Last week, Gov. Tim Pawlenty asked the federal government to declare six northern Minnesota counties agricultural disaster areas, due to what he called significant losses from heavy rainfall and cold temperatures.

Koochiching, Kittson, Lake of the Woods, Marshall, Pennington and Roseau counties were involved in the request sent to Agriculture Secretary Tom Vilsack, , which, if approved, could make farmers in those counties eligible for low-interest emergency loans.

Even as far back as mid-July, local resident Eldon Voigt told The Journal that his blueberries were running several weeks behind schedule. Voigt had several types of produce for sale at the farmer’s market in front of Backus in July, but said that he expected the real bounty to follow.
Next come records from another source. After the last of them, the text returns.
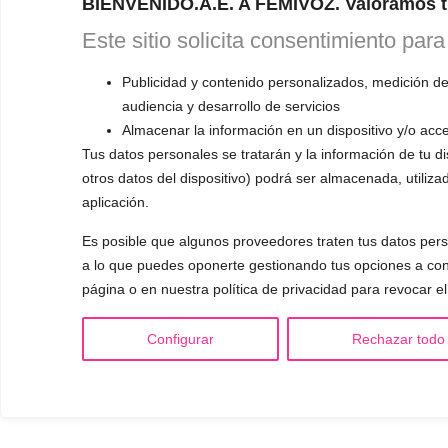
BIENVENIDO.A.E. A FEMIVOZ. Valoramos t
Este sitio solicita consentimiento para
Publicidad y contenido personalizados, medición de
audiencia y desarrollo de servicios
Almacenar la información en un dispositivo y/o acce
Tus datos personales se tratarán y la información de tu dis
otros datos del dispositivo) podrá ser almacenada, utiliza
aplicación.
Es posible que algunos proveedores traten tus datos perso
a lo que puedes oponerte gestionando tus opciones a cont
página o en nuestra política de privacidad para revocar e
Configurar
Rechazar todo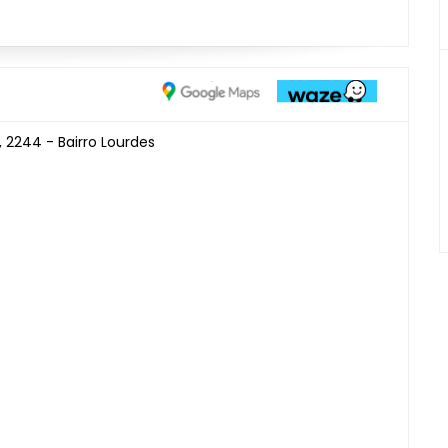
 2244 - Bairro Lourdes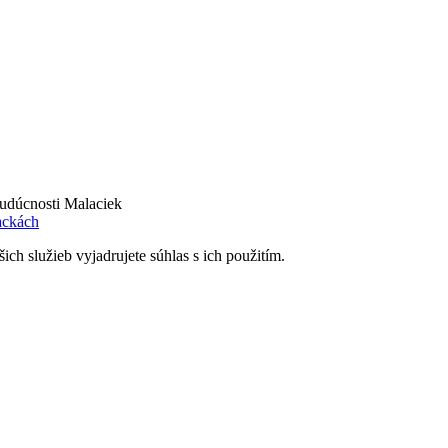
budúcnosti Malaciek
ackách
ch služieb vyjadrujete súhlas s ich použitím.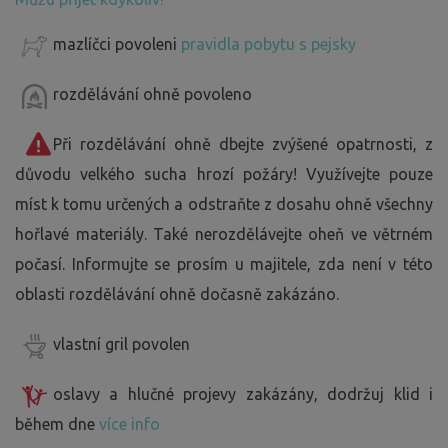
mazlíčci povoleni
pravidla pobytu s pejsky
rozdělávání ohně povoleno
Při rozdělávání ohně dbejte zvýšené opatrnosti, z
důvodu velkého sucha hrozí požáry! Využívejte pouze
míst k tomu určených a odstraňte z dosahu ohně všechny
hořlavé materiály. Také nerozdělávejte oheň ve větrném
počasí. Informujte se prosím u majitele, zda není v této
oblasti rozdělávání ohně dočasně zakázáno.
vlastní gril povolen
oslavy a hlučné projevy zakázány, dodržuj klid i
během dne
více info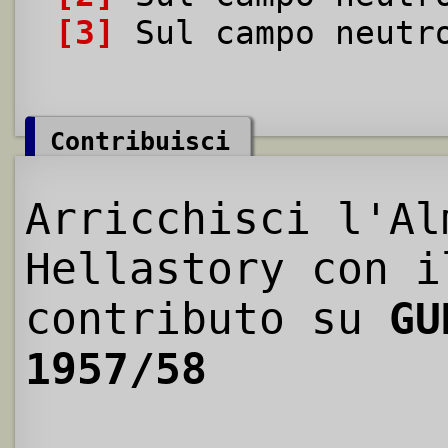
[3]
Sul campo neutr
Contribuisci
Arricchisci l'Al
Hellastory con i
contributo su
GU
1957/58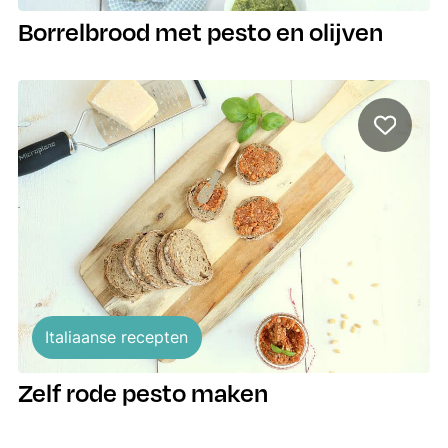
Borrelbrood met pesto en olijven
Italiaanse recepten
Zelf rode pesto maken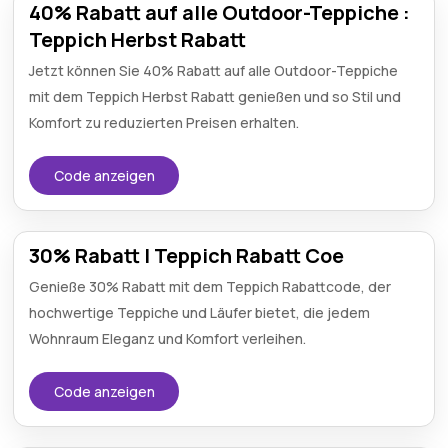
40% Rabatt auf alle Outdoor-Teppiche :
Teppich Herbst Rabatt
Jetzt können Sie 40% Rabatt auf alle Outdoor-Teppiche
mit dem Teppich Herbst Rabatt genießen und so Stil und
Komfort zu reduzierten Preisen erhalten.
Code anzeigen
30% Rabatt | Teppich Rabatt Coe
Genieße 30% Rabatt mit dem Teppich Rabattcode, der
hochwertige Teppiche und Läufer bietet, die jedem
Wohnraum Eleganz und Komfort verleihen.
Code anzeigen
The poor growing conditions do not seem to have devastated some farmers. In fact, Aitchison said that this year is shaping up to be a better harvest than last year despite its late arrival.

International Falls resident Mel Brown said that, “Despite a poor start to the growing season, (my) small garden ... pays off big once again.”

Brown said that he grew 110 pounds of potatoes, 76 pounds of carrots, 38 pounds of onions, 2 bushels of tomatoes, plus an array of other produce.

He and his granddaughter recently harvested the crops from his garden on 12th Street.

Aitchison said that the late harvest has not stopped customers. He said that he has been very busy with folks coming out to get fresh vegetables.

“We’ve had a real good turnout this year,” he said. “The local people really support us good.”